SAN JOSE, Calif. & DALLAS--(BUSINESS WIRE)--OSRAM Opto Semiconductors, one of the world's leaders in light-emitting diode (LED) technology, and the Lighting Science Group Corporation (OTCBB:LSGP - News), a leading designer and marketer of energy efficient LED lighting solutions, announced that the OSRAM Opto Semiconductors OSTAR® lighting product will be utilized in LSG's
new LED-based R-16 compact floodlight for use in the estimated multi-billion dollar industrial, commercial and consumer markets
http://www.lsgc.com/press/pr061009.pdf


Specifications:
150 lumens
Power consumption 4.8 Watts
150/4.8 = 31.25 lm/W
http://www.lsgc.com/brochures/R16 FLOOD LIGHT.pdf


The upgraded six die OSRAM OSTAR unit:
Model R16
175 lumens
Power consumption 6W
29.17 lm/W
http://store.lsgc.com/R16-WHITE-FLOODLIGHT-MEDIUM-EDISON-BASE-P13C1.aspx


There is even a higher output one where they under-drove *three OSRAM OSTARs (six die)* to get the efficiency up:
Model R30
500 lumens
Power consumption 11 Watts
45.45 lm/W
In this one, actually has a picture where you can see the six die OSTAR
http://www.lsgc.com/brochures/R30 FLOOD LIGHT.pdf


So, it looks like if you heavily underdrive the OSTAR, you can get it's efficiencies up to the Royal Philips Luxeon levels. Really good idea...

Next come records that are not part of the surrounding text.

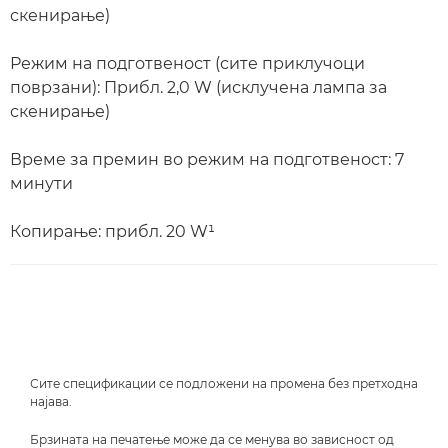
скенирање)
Режим на подготвеност (сите приклучоци
поврзани): Прибл. 2,0 W (исклучена лампа за
скенирање)
Време за премин во режим на подготвеност: 7
минути
Копирање: прибл. 20 W¹
Сите спецификации се подложени на промена без претходна
најава.
Брзината на печатење може да се менува во зависност од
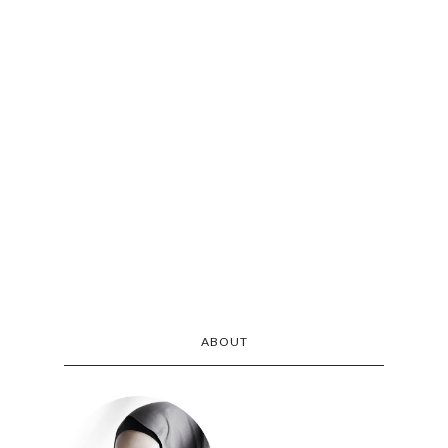
ABOUT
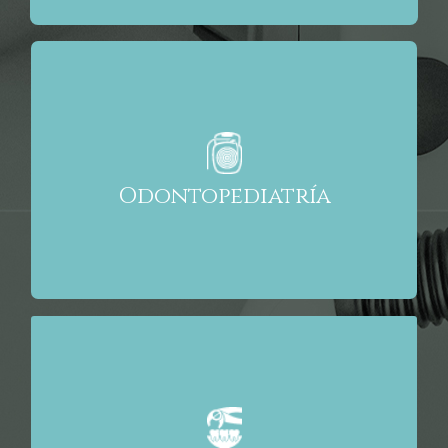
La adquisición de hábitos saludables es vital desde
las primeras etapas de la vida, y de ellos
dependerá la salud oral del adulto.
– Diagnóstico precoz y profilaxis: revisiones,
fluorizaciones, sellados,…
Odontopediatría
– Tratamientos conservadores: obturaciones,
pulpotomías, pulpectomías,…
Disponemos de toda la tecnología y materiales
necesarios para realizar los tratamientos en
nuestras instalaciones, para tu comodidad y
tranquilidad.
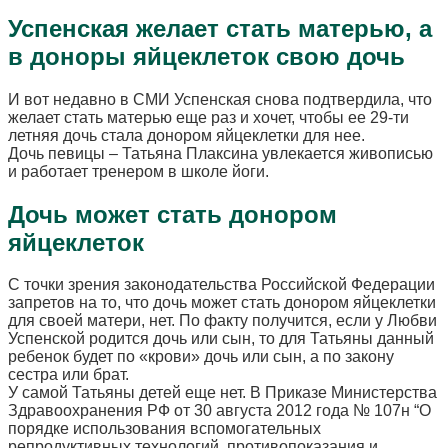
Успенская желает стать матерью, а
в доноры яйцеклеток свою дочь
И вот недавно в СМИ Успенская снова подтвердила, что
желает стать матерью еще раз и хочет, чтобы ее 29-ти
летняя дочь стала донором яйцеклетки для нее.
Дочь певицы – Татьяна Плаксина увлекается живописью
и работает тренером в школе йоги.
Дочь может стать донором
яйцеклеток
С точки зрения законодательства Российской Федерации
запретов на то, что дочь может стать донором яйцеклетки
для своей матери, нет. По факту получится, если у Любви
Успенской родится дочь или сын, то для Татьяны данный
ребенок будет по «крови» дочь или сын, а по закону
сестра или брат.
У самой Татьяны детей еще нет. В Приказе Министерства
Здравоохранения РФ от 30 августа 2012 года № 107н “О
порядке использования вспомогательных
репродуктивных технологий, противопоказания и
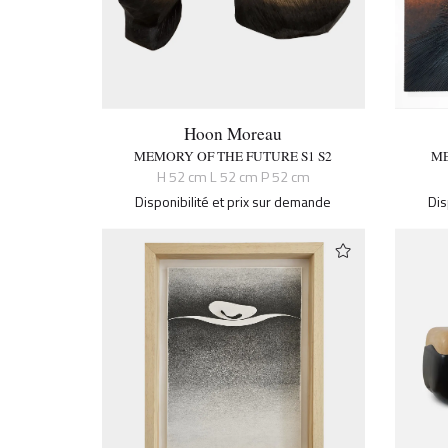
Hoon Moreau
MEMORY OF THE FUTURE S1 S2
ME
H 52 cm L 52 cm P 52 cm
Disponibilité et prix sur demande
Dis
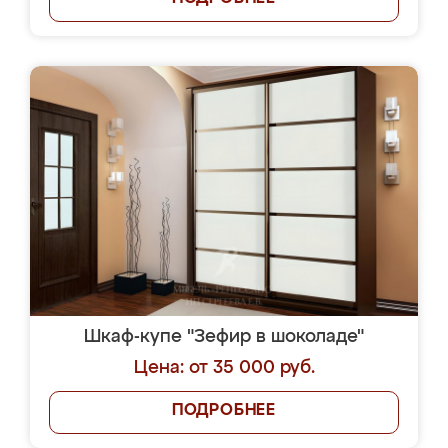
Шкаф-купе "Зефир в шоколаде"
Цена: от 35 000 руб.
ПОДРОБНЕЕ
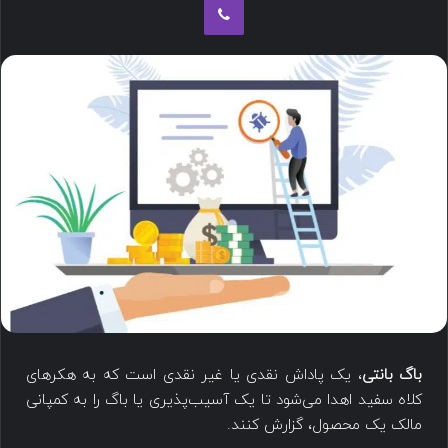
باگ بانتی
، یک پاداش نقدی یا غیر نقدی است که به هکرهای
کلاه سفید اهدا می‌شود تا یک آسیب‌پذیری یا باگ را به کمپانی
مالک یک محصول، گزارش کنند.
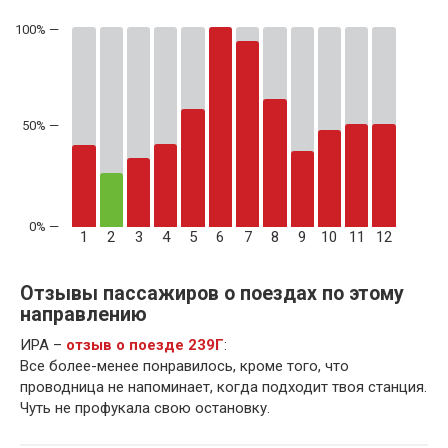
50% —
1
2
3
4
5
6
7
8
9
10
11
12
Отзывы пассажиров о поездах по этому
направлению
ИРА –
отзыв о поезде 239Г
:
Все более-менее понравилось, кроме того, что
проводница не напоминает, когда подходит твоя станция.
Чуть не профукала свою остановку.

Lets see, the OSTAR is showing it is a maximum of 27W rated. 

-At 700mA and 20.8V, OSRAM shows 18lm/W, or 14.56 Watts consumption.
-At 350mA and ~18.5V, OSRAM states 27lm/W, or 6.475 Watts consumption.
http://catalog.osram-os.com/media/_en/Graphics/00040293_0.pdf

The R30 says it consumes 11 Watts. With three of the six die OSRAM OSTAR, 11W/3 devices= 3.7 Watts per OSTAR. But you have the power losses of the converter inside. If we figure 80% effciencies, this would figure out to underdriving the six die OSTAR at about 3 Watts. It looks like it might actually be possible if you heavily underdrive the six die OSRAM OSTAR, to get it to hit 45lm/W.


Interesting approach to the problem.


More details on the six die OSTAR design:
http://www.lsgc.com/press/pr060718.pdf


----------